So many nuances... For example, trading methodology X might actually perform better with a higher rate of premature stopouts than a lower rate, if the tighter stop range causing the stopouts simultaneously allows for larger position size on the outlier winners. Of course, that can be taken to an unworkable extreme too (trying to risk 10 cents to make $10 per share on 10,000 shares etc)... lots of variables and testable assumptions here. In some ways a trading methodology is like a business model or an ecosystem survival strategy. One can talk of best practices and success metrics, but it is hard to speak of a business model or survival strategy in one-size-fits-all terms.
i like to take a total of your acct or your per annum profits,divide by 12,and make that your monthly stop loss, , it keeps your losses small compared to your net profit or acct,and wipes out any decision on whether its mental,edge related ,or market change(vol,int rate,war,recession,depression for example)protects your acct as a business rather than a reflection of your intellect or prowess as a trader, your stop ultimately it is about your acct but since rarely reached keeps you trading the market not your acct,and keeps you in the game, maybe that's too simple
http://globaleconomicanalysis.blogs...lysis+(Mish's+Global+Economic+Trend+Analysis) Mish is doing a lottery in support of his wifes disease. I am sponsoring a raffle for the benefit of ALS research. 50% of the proceeds of the raffle will go to the Les Turner Foundation, with the money specifically earmarked for ALS research. The other 50% will go to raffle winners. My goal is to sell 30,000 tickets at $200 each. If we can sell that number of tickets, $3 million will go to ALS research and $3 million to raffle winners in the following breakdown (assuming all the tickets are sold, otherwise on a similar percentage basis). 1st Prize $1 Million 2nd Prize $600,000 3rd Prize $300,000 4th Prize $300,000 5th Prize $300,000 6th Prize $100,000 7th Prize $100,000 8th Prize $100,000 9th Prize $100,000 10th Prize $100,000 If all tickets are sold, 1 in 3,000 will win a minimum of $100,000, and the lottery winner will receive $1.0 million. You cannot beat these odds in any lottery anywhere. I agree, i am buying a ticket.

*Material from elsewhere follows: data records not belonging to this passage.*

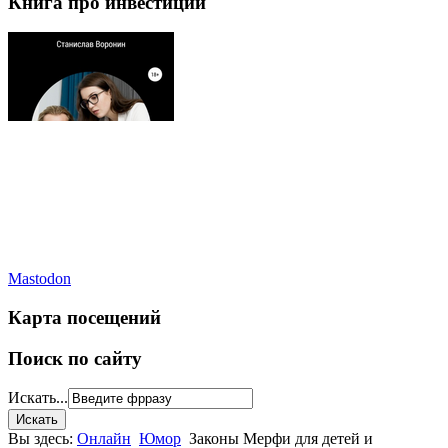
Книга про инвестиции
Mastodon
Карта посещений
Поиск по сайту
Искать...
Вы здесь:
Онлайн
Юмор
Законы Мерфи для детей и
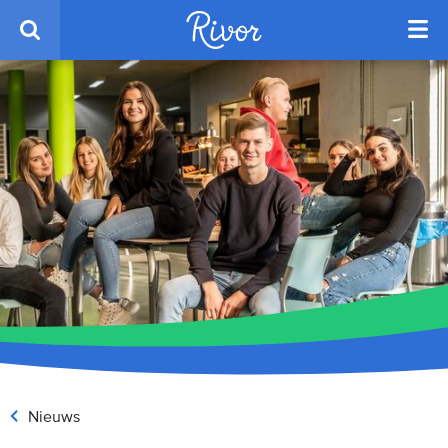
Nieuws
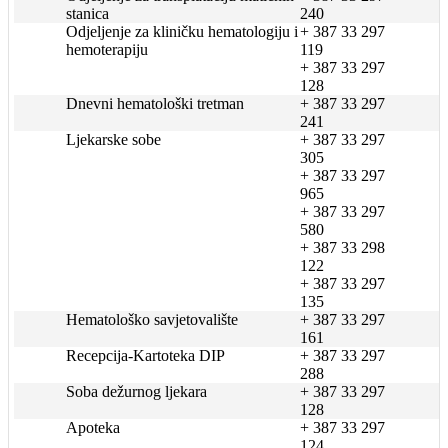
stanica
240
Odjeljenje za kliničku hematologiju i
+ 387 33 297
hemoterapiju
119
+ 387 33 297
128
Dnevni hematološki tretman
+ 387 33 297
241
Ljekarske sobe
+ 387 33 297
305
+ 387 33 297
965
+ 387 33 297
580
+ 387 33 298
122
+ 387 33 297
135
Hematološko savjetovalište
+ 387 33 297
161
Recepcija-Kartoteka DIP
+ 387 33 297
288
Soba dežurnog ljekara
+ 387 33 297
128
Apoteka
+ 387 33 297
124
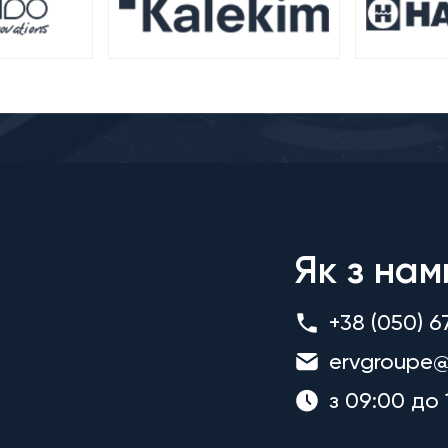
Як з нам
+38 (050) 6
ervgroupe@
з 09:00 до 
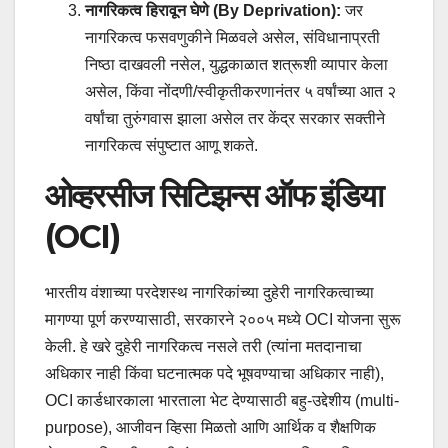
नागरिकत्व हिरावून घेणे (By Deprivation):
जर
नागरिकत्व फसवणुकीने मिळवले असेल, संविधानाप्रती
निष्ठा दाखवली नसेल, युद्धकाळात शत्रूशी व्यापार केला
असेल, किंवा नोंदणी/स्वीकृतीकरणानंतर ५ वर्षांच्या आत २
वर्षांचा तुरुंगवास झाला असेल तर केंद्र सरकार सक्तीने
नागरिकत्व संपुष्टात आणू शकते.
ओव्हरसीज सिटिझन्स ऑफ इंडिया
(OCI)
भारतीय वंशाच्या परदेशस्थ नागरिकांच्या दुहेरी नागरिकत्वाच्या
मागण्या पूर्ण करण्यासाठी, सरकारने २००५ मध्ये OCI योजना सुरू
केली. हे खरे दुहेरी नागरिकत्व नसले तरी (त्यांना मतदानाचा
अधिकार नाही किंवा घटनात्मक पदे भूषवण्याचा अधिकार नाही),
OCI कार्डधारकाला भारताला भेट देण्यासाठी बहु-उद्देशीय (multi-
purpose), आजीवन व्हिसा मिळतो आणि आर्थिक व शैक्षणिक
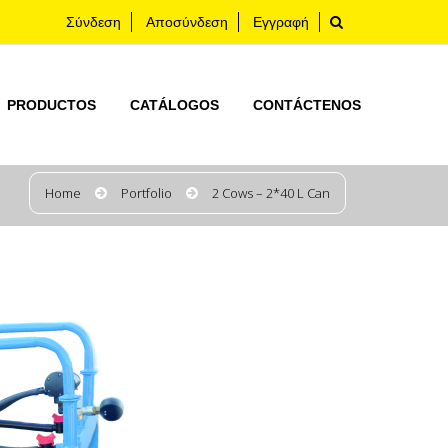
Σύνδεση
Αποσύνδεση
Εγγραφή
PRODUCTOS
CATÁLOGOS
CONTÁCTENOS
Home
Portfolio
2 Cows – 2*40 L Can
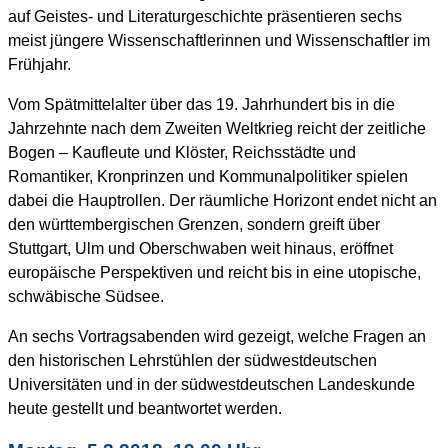
auf Geistes- und Literaturgeschichte präsentieren sechs
meist jüngere Wissenschaftlerinnen und Wissenschaftler im
Frühjahr.
Vom Spätmittelalter über das 19. Jahrhundert bis in die
Jahrzehnte nach dem Zweiten Weltkrieg reicht der zeitliche
Bogen – Kaufleute und Klöster, Reichsstädte und
Romantiker, Kronprinzen und Kommunalpolitiker spielen
dabei die Hauptrollen. Der räumliche Horizont endet nicht an
den württembergischen Grenzen, sondern greift über
Stuttgart, Ulm und Oberschwaben weit hinaus, eröffnet
europäische Perspektiven und reicht bis in eine utopische,
schwäbische Südsee.
An sechs Vortragsabenden wird gezeigt, welche Fragen an
den historischen Lehrstühlen der südwestdeutschen
Universitäten und in der südwestdeutschen Landeskunde
heute gestellt und beantwortet werden.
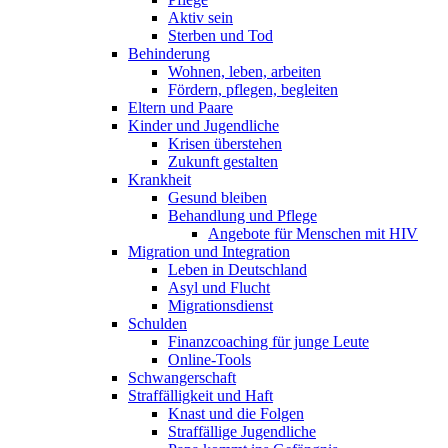
Aktiv sein
Sterben und Tod
Behinderung
Wohnen, leben, arbeiten
Fördern, pflegen, begleiten
Eltern und Paare
Kinder und Jugendliche
Krisen überstehen
Zukunft gestalten
Krankheit
Gesund bleiben
Behandlung und Pflege
Angebote für Menschen mit HIV
Migration und Integration
Leben in Deutschland
Asyl und Flucht
Migrationsdienst
Schulden
Finanzcoaching für junge Leute
Online-Tools
Schwangerschaft
Straffälligkeit und Haft
Knast und die Folgen
Straffällige Jugendliche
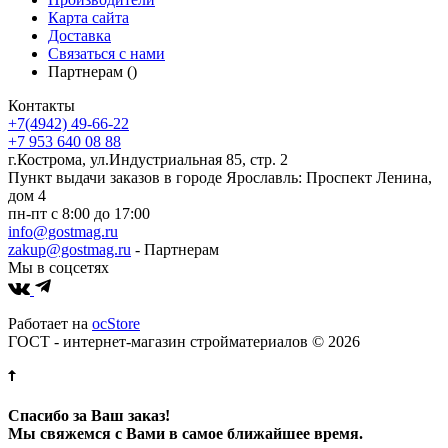
Карта сайта
Доставка
Связаться с нами
Партнерам ()
Контакты
+7(4942) 49-66-22
+7 953 640 08 88
г.Кострома, ул.Индустриальная 85, стр. 2
Пункт выдачи заказов в городе Ярославль: Проспект Ленина,
дом 4
пн-пт с 8:00 до 17:00
info@gostmag.ru
zakup@gostmag.ru
- Партнерам
Мы в соцсетях
Работает на
ocStore
ГОСТ - интернет-магазин стройматериалов © 2026
Спасибо за Ваш заказ!
Мы свяжемся с Вами в самое ближайшее время.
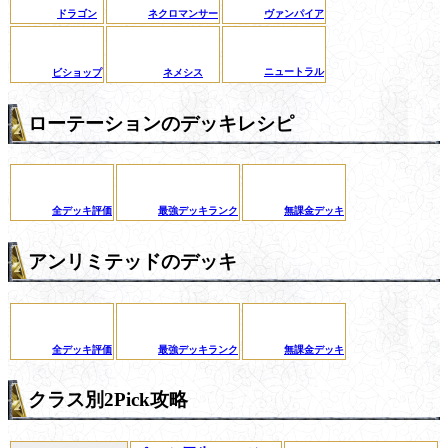
ドラゴン
ネクロマンサー
ヴァンパイア
ニュートラル
ビショップ
ネメシス
ローテーションのデッキレシピ
全デッキ評価
最強デッキランク
無課金デッキ
アンリミテッドのデッキ
全デッキ評価
最強デッキランク
無課金デッキ
クラス別2Pick攻略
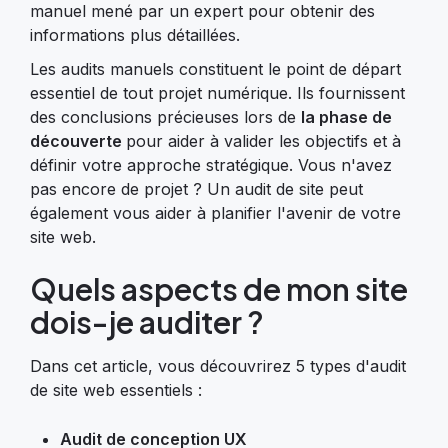
manuel mené par un expert pour obtenir des
informations plus détaillées.
Les audits manuels constituent le point de départ
essentiel de tout projet numérique. Ils fournissent
des conclusions précieuses lors de
la phase de
découverte
pour aider à valider les objectifs et à
définir votre approche stratégique. Vous n'avez
pas encore de projet ? Un audit de site peut
également vous aider à planifier l'avenir de votre
site web.
Quels aspects de mon site
dois-je auditer ?
Dans cet article, vous découvrirez 5 types d'audit
de site web essentiels :
Audit de conception UX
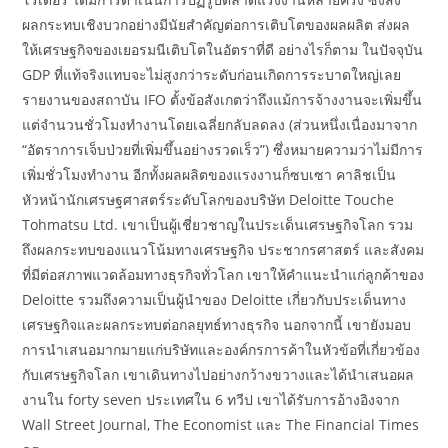
ผลกระทบเชิงบวกอย่างมีนัยสำคัญต่อการเติบโตของผลผลิต ส่งผล
ให้เศรษฐกิจของเยอรมนีเติบโตในอัตราที่ดี อย่างไรก็ตาม ในปัจจุบัน
GDP ที่แท้จริงแทบจะไม่สูงกว่าระดับก่อนเกิดการระบาดใหญ่เลย
รายงานของสถาบัน IFO ตั้งข้อสังเกตว่าถึงแม้การจ้างงานจะเพิ่มขึ้น
แต่จำนวนชั่วโมงทำงานโดยเฉลี่ยกลับลดลง (ส่วนหนึ่งเนื่องมาจาก
“อัตราการเจ็บป่วยที่เพิ่มขึ้นอย่างรวดเร็ว”) ซึ่งหมายความว่าไม่มีการ
เพิ่มชั่วโมงทำงาน อีกทั้งผลผลิตของแรงงานก็ซบเซา คาลิชเป็น
หัวหน้านักเศรษฐศาสตร์ระดับโลกของบริษัท Deloitte Touche
Tohmatsu Ltd. เขาเป็นผู้เชี่ยวชาญในประเด็นเศรษฐกิจโลก รวม
ถึงผลกระทบของแนวโน้มทางเศรษฐกิจ ประชากรศาสตร์ และสังคม
ที่มีต่อสภาพแวดล้อมทางธุรกิจทั่วโลก เขาให้คำแนะนำแก่ลูกค้าของ
Deloitte รวมถึงความเป็นผู้นำของ Deloitte เกี่ยวกับประเด็นทาง
เศรษฐกิจและผลกระทบต่อกลยุทธ์ทางธุรกิจ นอกจากนี้ เขายังมอบ
การนำเสนอมากมายแก่บริษัทและองค์กรการค้าในหัวข้อที่เกี่ยวข้อง
กับเศรษฐกิจโลก เขาเดินทางไปอย่างกว้างขวางและได้นำเสนอผล
งานใน forty seven ประเทศใน 6 ทวีป เขาได้รับการอ้างอิงจาก
Wall Street Journal, The Economist และ The Financial Times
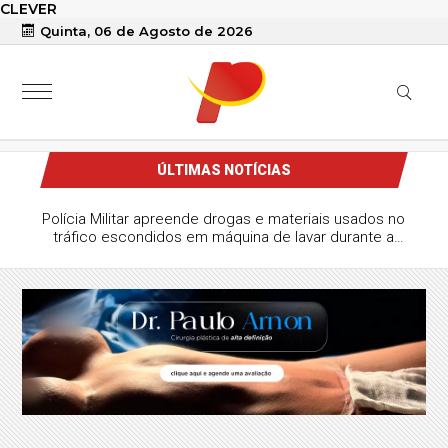
CLEVER
Quinta, 06 de Agosto de 2026
ÚLTIMAS NOTÍCIAS
Polícia Militar apreende drogas e materiais usados no
tráfico escondidos em máquina de lavar durante a
Operação Paraíba Mais Segura, em Patos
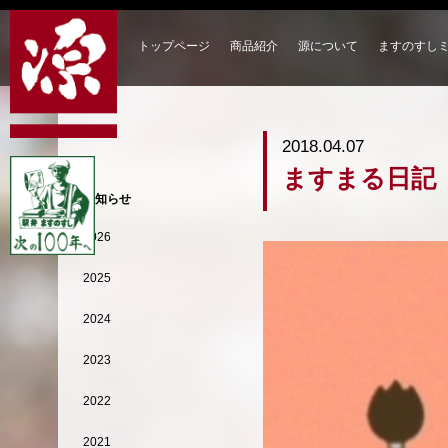
トップページ
商品紹介
源について
ますのすし
2018.04.07
ますまる日記
お知らせ
2026
2025
2024
2023
2022
2021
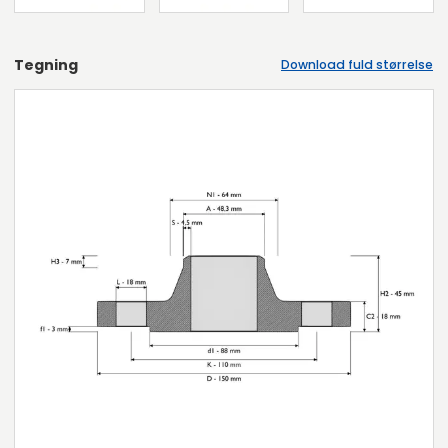
Tegning
Download fuld størrelse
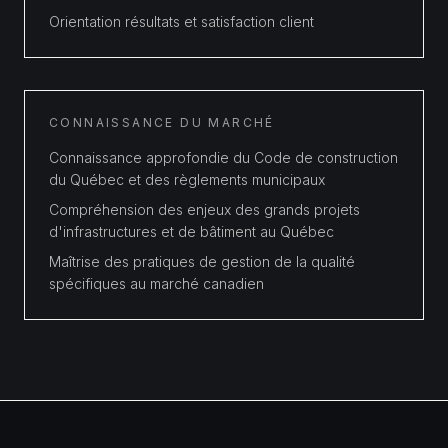
Orientation résultats et satisfaction client
CONNAISSANCE DU MARCHÉ
Connaissance approfondie du Code de construction
du Québec et des règlements municipaux
Compréhension des enjeux des grands projets
d'infrastructures et de bâtiment au Québec
Maîtrise des pratiques de gestion de la qualité
spécifiques au marché canadien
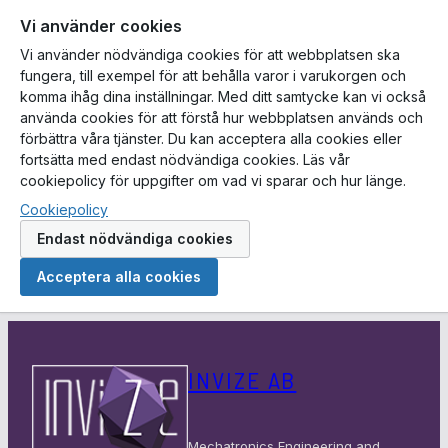
Vi använder cookies
Vi använder nödvändiga cookies för att webbplatsen ska
fungera, till exempel för att behålla varor i varukorgen och
komma ihåg dina inställningar. Med ditt samtycke kan vi också
använda cookies för att förstå hur webbplatsen används och
förbättra våra tjänster. Du kan acceptera alla cookies eller
fortsätta med endast nödvändiga cookies. Läs vår
cookiepolicy för uppgifter om vad vi sparar och hur länge.
Cookiepolicy
Endast nödvändiga cookies
Acceptera alla cookies
Hoppa
till
INVIZE AB
innehåll
Mechatronics Engineering and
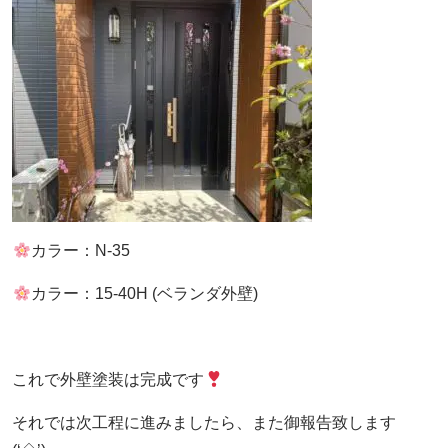
カラー：N-35
カラー：15-40H (ベランダ外壁)
これで外壁塗装は完成です
それでは次工程に進みましたら、また御報告致します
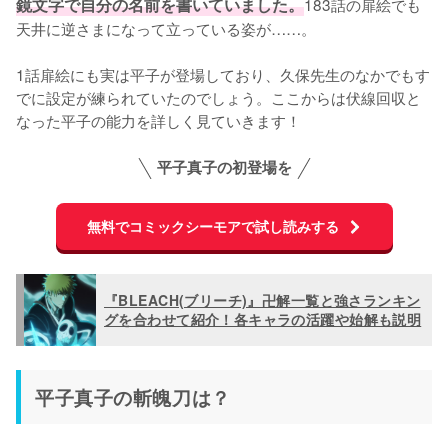
鏡文字で自分の名前を書いていました。
183話の扉絵でも
天井に逆さまになって立っている姿が……。

1話扉絵にも実は平子が登場しており、久保先生のなかでもす
でに設定が練られていたのでしょう。ここからは伏線回収と
なった平子の能力を詳しく見ていきます！
平子真子の初登場を
無料でコミックシーモアで試し読みする
『BLEACH(ブリーチ)』卍解一覧と強さランキン
グを合わせて紹介！各キャラの活躍や始解も説明
平子真子の斬魄刀は？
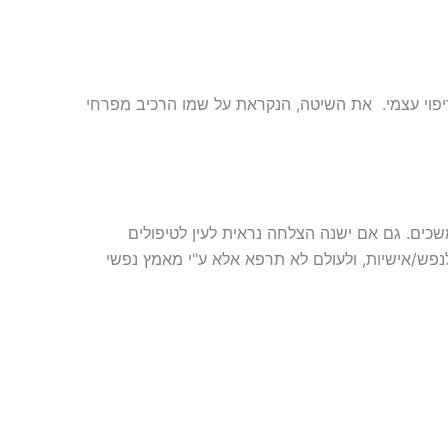
יפוי עצמי. את השיטה, הנקראת על שמו הרכיב מפרחי
כים. גם אם ישנה הצלחה נראית לעין לטיפולים
נפש/אישיות, ולעולם לא תרפא אלא ע"י מאמץ נפשי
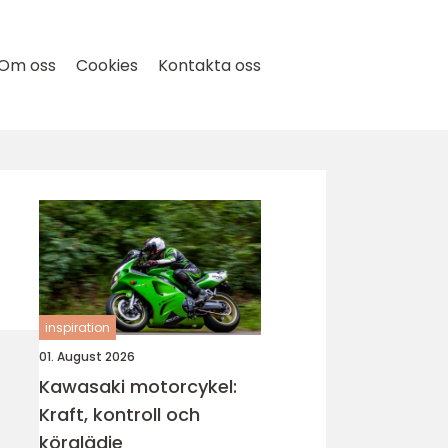
Om oss
Cookies
Kontakta oss
inspiration
01. August 2026
Kawasaki motorcykel:
Kraft, kontroll och
körglädje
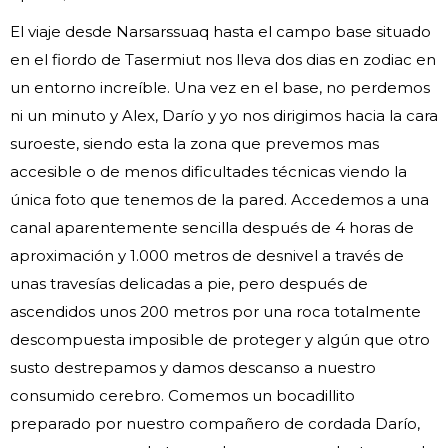
El viaje desde Narsarssuaq hasta el campo base situado
en el fiordo de Tasermiut nos lleva dos dias en zodiac en
un entorno increíble. Una vez en el base, no perdemos
ni un minuto y Alex, Darío y yo nos dirigimos hacia la cara
suroeste, siendo esta la zona que prevemos mas
accesible o de menos dificultades técnicas viendo la
única foto que tenemos de la pared. Accedemos a una
canal aparentemente sencilla después de 4 horas de
aproximación y 1.000 metros de desnivel a través de
unas travesías delicadas a pie, pero después de
ascendidos unos 200 metros por una roca totalmente
descompuesta imposible de proteger y algún que otro
susto destrepamos y damos descanso a nuestro
consumido cerebro. Comemos un bocadillito
preparado por nuestro compañero de cordada Darío,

I believe you can find better odds elsewhere. The Mega Millions ticket was worth about 69 cents on the dollar after-tax, a loss of 31%. This one seems to be a loss of 50% PRE-tax, after tax should be more I'm not sure its a good idea to sell lottery tickets for $200, the whole idea of lotteries is to appeal to the human bias of wanting to strike big by paying very little, $200 is not chump change for a lot of americans That said I hope his wife recovers
But how do you know its superior to use say 2.7 times the daily volatility as opposed to 3.1 times?Or to use a widespread technical level that everyone knows about based on TA? Backtesting 'evidence' could be simply a case of being fooled by randomness, I rather look at the CONCEPT of the technical stop and see if it makes sense in terms of making money in public liquid markets Most of these technical stops are well know by everybody so I don't believe they provide an edge. Its like going into basketball sports betting and trying to take advantage of the home advantage bias, its already in the price, not likely to make you any money since bookmakers already take that into account. Markets change and the backtesting might lead you to think its all ok With a news stop(or fundamental stop), I will be getting out or in based on the news flow which is consistent with my initial thesis since the reason I'm trading that stock/bond/future is because I believe I'm interpreting the fundamental data better than the market
You pay $200 for that shot, that is the difference, plus there are the chance of a split, taxes, etc Try to think in terms of where the cash is going, since 50% is taken right away this is like playing roulette without zeros with a 50% fee by the casino
One could make the same arguments for exits based on news flow: How do you know which data point or headline is precisely the one to invalidate your thesis... news stories and data points are known by everyone ("already in the price")... there is always someone with better information or faster on the trigger with information... the gray area of of where to place the risk point is replaced by the gray area of how much are you really risking without a defined exit... a good streak could be lucky and summarily upended, and so on. In short, in markets you need a competitive edge to be successful. And any competitive edge, no matter what it is, can be held under a microscope and the question asked, "But what if it's not really competitive." I would argue the stop itself is not the edge, but regardless the deeper point applies. The nice thing about markets is that, at the end of the day, outside justification of one's competitive edge is not required. It either makes money or it doesn't.
No, because as I said the whole reason for me to be trading that instrument is because I believe I have a take on it that is better than the market. If the trader is consistently wrong on that he is going to go broke no matter if he uses technical stops or not
What you are saying can be generalized as "I have a competitive edge and the proof is that I make money / have not gone broke." A trader who uses stops as part of a historically profitable methodology can say the exact same thing. The same type of questions -- what if the historical results are illusory, what if the edge disappears etc -- can be directed at anyone. They do not help to prove or disprove whether stops are useful in a specific methodological context.